• [Task brief]:
Everything from the line containing "人を彩る明るいカラーや、ちょっと凝ったデザインな" through the end of the entries should be output exactly; nothing before it is wanted.

• [Task data]:
▶

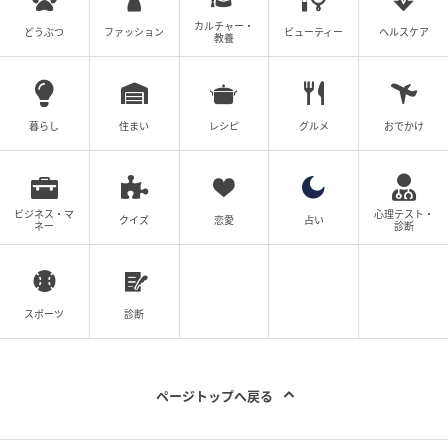
たトレンド提案型の情報発信を得意とする。特に、大
人を彩る明るいカラーや、ちょっと凝ったデザインな
カルチャー・
どうぶつ
ファッション
ビューティー
ヘルスケア
教養
ど、ベーシック派にも“1歩踏み出すきっかけ”になるフ
ァッション記事の執筆を目指し、FTNやコーデスナッ
プなどのメディアで活動中。
暮らし
住まい
レシピ
グルメ
おでかけ
元記事で読む
次の記事
ビジネス・マ
心理テスト・
クイズ
恋愛
占い
ネー
診断
初夏に欲しいのってこういうの♡【しまむ
ら】寒暖差対策にも◎「薄手カーディガン」
スポーツ
診断
の記事をもっとみる
ページトップへ戻る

◀

• [Problem solution]:
人を彩る明るいカラーや、ちょっと凝ったデザインな
カルチャー・
どうぶつ
ファッション
ビューティー
ヘルスケア
教養
ど、ベーシック派にも“1歩踏み出すきっかけ”になるフ
ァッション記事の執筆を目指し、FTNやコーデスナッ
プなどのメディアで活動中。
暮らし
住まい
レシピ
グルメ
おでかけ
元記事で読む
次の記事
ビジネス・マ
心理テスト・
クイズ
恋愛
占い
ネー
診断
初夏に欲しいのってこういうの♡【しまむ
ら】寒暖差対策にも◎「薄手カーディガン」
スポーツ
診断
の記事をもっとみる
ページトップへ戻る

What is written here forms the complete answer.